The hospital provider fee idea was first proposed last year by Hickenlooper, a Democrat. The governor said he has not ruled out calling a special session.
“We knew from the beginning that he (Cadman) felt this was a difficult hill for him to climb,” Hickenlooper said. “Depending on whether we have a special session, he might still get a chance.”
When it came to transportation funding, similar gridlock plagued the process.
Republicans – in the last days of the session – pushed asking voters to approve $3.5 billion in bonds to fund road construction. Democrats a week later killed the effort.

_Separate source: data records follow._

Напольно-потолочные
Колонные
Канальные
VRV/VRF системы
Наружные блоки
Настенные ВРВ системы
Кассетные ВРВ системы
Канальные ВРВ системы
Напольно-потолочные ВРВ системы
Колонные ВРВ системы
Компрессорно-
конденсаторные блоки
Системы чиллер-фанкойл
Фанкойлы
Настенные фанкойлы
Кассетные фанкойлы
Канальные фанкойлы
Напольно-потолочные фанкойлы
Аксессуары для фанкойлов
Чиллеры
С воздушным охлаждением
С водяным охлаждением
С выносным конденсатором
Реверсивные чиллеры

Republicans alleged that Democrats killed the transportation proposal because the hospital provider fee was rejected.
“I’m beginning to think... that there’s one side that fully doesn’t believe that the issue is as bad as what it is,” said outgoing House Minority Leader Brian DelGrosso, R-Loveland.
Outside of funding, what’s particularly perplexing is the loss of legislation that would have moved Colorado from a caucus to a presidential primary.
The effort had bipartisan sponsorship, and the time seemed right, given the March 1 caucus, which was mired by complaints over long lines and confusion.
“How did that happen?” asked Hickenlooper. “That seemed like something that was going to be a fairly easy bipartisan win.”